Em seu conjunto, estes resultados insinuam que os juízos morais correntes
não surgem de abstrações filosóficas capazes de pôr entre parênteses as
situações concretas e as velhas emoções que despertam. O sentido da justiça
evolucionou muito antes que aos filósofos morais se lhes ocorrera falar de
um imperativo categórico.
[3] Com a palavra, Sam Harris: "El gran problema es que la gente a menudo
confunde el determinismo con fatalismo. El determinismo es la creencia de
que nuestras decisiones son parte de una cadena irrompible de causa y
efecto. El fatalismo, por el contrario, es la creencia de que nuestras
decisiones no importan, porque todo lo que está destinado a suceder,
sucederá, como el matrimonio de Edipo a su madre, a pesar de sus esfuerzos
para evitar que el destino".
[4] John Darley, por exemplo, publicou na Annual Review of Law and Social
Science um artigo em que repassava as contribuições experimentais a um dos
fenômenos mais curiosos da natureza humana: o rechazo à injustiça. Os seres
humanos desejam castigar aos transgressores das normas compartidas, ainda
que as consequências das transgressões não lhes afetem, e estão dispostos a
fazê-lo inclusive se têm que pagar por isso ou se de alguma forma lhes
prejudica pessoalmente a busca de justiça. Quer dizer, que a noção de
justiça poderia derivar-se da necessidade de canalizar um sentimento de
vingança, depositando em um terceiro (a instituição jurídica, por exemplo)
a responsabilidade de obrigar ao infrator a pagar por suas culpas. É o
chamado «castigo altruísta», porque os indivíduos castigam o comportamento
injusto e não cooperativo, mesmo que o castigo seja custoso e não acarrete
nenhum benefício material ao que lhe inflige (E. Fehr & S. Gächter).
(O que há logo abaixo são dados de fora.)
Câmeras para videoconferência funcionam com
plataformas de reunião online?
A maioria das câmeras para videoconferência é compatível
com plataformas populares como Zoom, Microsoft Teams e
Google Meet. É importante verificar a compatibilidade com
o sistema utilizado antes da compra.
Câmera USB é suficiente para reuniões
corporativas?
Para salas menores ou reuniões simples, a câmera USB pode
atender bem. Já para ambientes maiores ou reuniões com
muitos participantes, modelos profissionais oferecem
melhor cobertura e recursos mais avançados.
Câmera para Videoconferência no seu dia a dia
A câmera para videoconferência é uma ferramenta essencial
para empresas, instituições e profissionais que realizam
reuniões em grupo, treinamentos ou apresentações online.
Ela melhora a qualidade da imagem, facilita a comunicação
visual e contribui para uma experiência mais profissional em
Um
comportamento no qual um sujeito A, ao ver como outro B se salta as regras
da convivência, está disposto a pôr algo de sua parte, contanto que o
transgressor B seja castigado e pese a que seu «delito» não afete A de
maneira pessoal. O castigador altruísta não recebe nenhum benefício, mas
sim sofre uma perda — de bens ou de qualquer outro tipo. Ernst Fehr e
colaboradores estudaram esta questão explorando os cérebros de sujeitos
mediante a Tomografia por Emissão de Pósitrons (PET) enquanto estes
decidiam se castigar a uma pessoa que havia abusado previamente de sua
confiança violando uma norma justa. O estudo demonstrou que a parte do
cérebro crucial no circuito da recompensa ou gratificação se ativa enquanto
os sujeitos estão decidindo se castigar ou não. Pesquisadores anteriores
demonstraram que esta mesma área se ativa quando, por exemplo, os sujeitos
recebem dinheiro, vêem caras formosas, consomem cocaína ou no caso de
indivíduos enamorados ao ver imagens de seus amados ou amadas.